On the other hand, both EM and HY spreads look tight compared to historical levels. Both the spreads hover around the 60 percentile. HY especially seems pretty tight. Supply should remain tight as the market would price out a few low-rated issuers. Demand for HY and EM issuers would be moderate, given the growth and slowdown concerns. Moreover, with DM IG offering decent yields, global asset allocators would be spoilt for choice this year. HY default rates are also expected to double from current levels. These indicate that selectivity would rule in these two sub-sectors, and high-quality concentrated bets would pay off more than beta exposure.

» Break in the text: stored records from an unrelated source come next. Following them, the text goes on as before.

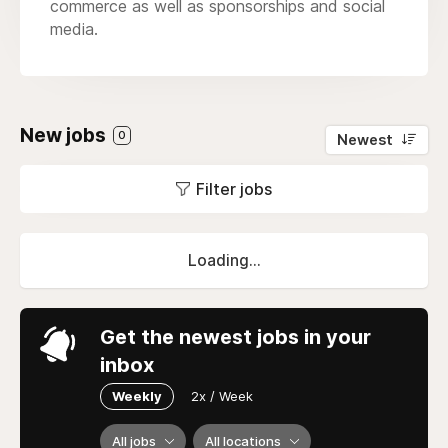
commerce as well as sponsorships and social
media.
New jobs
0
Newest
Filter jobs
Loading...
Get the newest jobs in your
inbox
Weekly
2x / Week
All jobs
All locations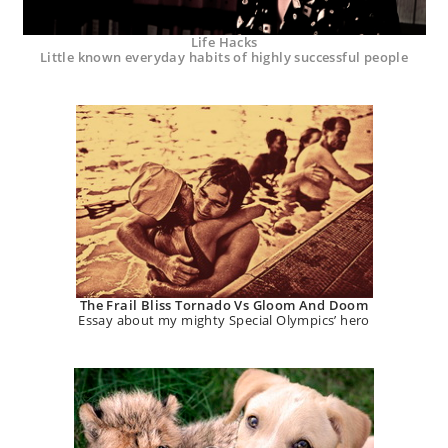
Life Hacks
Little known everyday habits of highly successful people
The Frail Bliss Tornado Vs Gloom And Doom
Essay about my mighty Special Olympics’ hero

GCC bonds look the tightest on paper, trading around the ten percentile range. However, the composition of the GCC Debt market has changed significantly, and its short history makes it challenging to find a meaningful correlation. Nevertheless, the regression model taking Global PMI, Oil price, and US 10-year real yield as independent parameters currently gives an output of 182 bps which is around Non-recession era spreads. Assuming stable Oil prices and slightly lower PMI we would estimate the range to be between 175 -200 bps

Equity Update

In 2022 equity markets were defined by volatility with a first 3 quarters with negative returns as worries grew around corporate margins and profit growth a result of higher rates, wages and raw materials. Though the world reopened, and supply chain pressures dissipated, inflation numbers remained close to double digits in the developed markets. Q4 was positive with a rally in October and November, with inflation trending lower, Central Bank softening but still hawkish, the USD losing some of its strength and China reopening. December, however, was broadly negative for regions and sectors barring China, which continued its November rally. 2022 saw global equities down 18% with developed markets slightly better than emerging markets. Value as a factor performed better. The only positive sector was energy +35% with communication services the worst performing sector an exact mirror image of energy at -35%.10 year US Treasury yields are below their peak but the outlook of long duration growth sectors such as technology is still in question. The UAE, Dubai and Abu Dhabi equity indices were the world’s second best performing region in USD. India and UK were up in local currency but not USD.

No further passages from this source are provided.